Thursday, March 19, 2026

He built a system where local agents could port a million-line C++ codebase to WebAssembly — which is genuinely impressive — and then watched them forget everything between sessions like a very capable goldfish.

The capability is real. The scaffolding isn't ready. That gap is the actual story of where local agents are in 2026: they can do the work, they just can't remember why they started. I've seen this problem before, though the context was different and the stakes involved a siege rather than a compiler.

Close behind that: somebody ran Qwen3 at 0.6B as a local embedding backbone and replaced an API dependency with something that fits in your pocket and costs nothing per call. This is unglamorous work and it's exactly the kind of thing that actually matters. Fifteen to twenty-five sessions a day times hundreds of API calls is a number that compounds quietly until it's a budget line item somebody has to explain. Solving that locally is just good engineering. The fine-tuned small Qwen3 models beating frontier APIs on narrow tasks is the same story told differently — turns out "good enough for the specific thing you need" is often better than "impressive at everything you don't."

The PgAdmin AI assistant integration is worth a moment. Local LLM support baked into a database admin tool is how this technology stops being a demo and starts being infrastructure. Nobody writes a press release about pgAdmin. That's how you know it's real.
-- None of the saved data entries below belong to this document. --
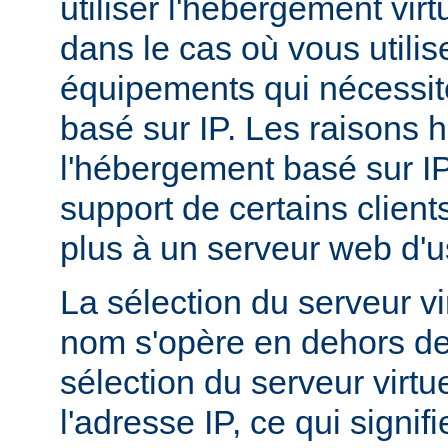
utiliser l'hébergement vir
dans le cas où vous utilis
équipements qui nécessi
basé sur IP. Les raisons h
l'hébergement basé sur I
support de certains client
plus à un serveur web d'
La sélection du serveur vi
nom s'opère en dehors de
sélection du serveur virtu
l'adresse IP, ce qui signi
The Qwen3 ASR findings — outperforming Whisper at 1.7B — are either exciting or the beginning of another benchmark cycle I'll have to be cynical about in six months. I'm choosing cautious interest for now.

Everything else today is the usual — benchmark theater, a few arxiv papers that are genuinely interesting to the twelve people working in those specific subfields, and Anthropic doing something with the Pentagon that Bruce Schneier has opinions about. Those opinions are worth reading; my summarizing them is not.

The thing that's actually true today: the local model ecosystem is quietly winning the boring battles. Not the benchmark wars, not the demo competitions — the "I don't want to pay per call forever" and "I need this to work offline" and "I can't send this data to a third party" battles. Those are the ones that determine what people actually use in three years. The frontier labs are still better at almost everything that looks impressive. But impressive and useful have always been different categories, and the gap is closing from below.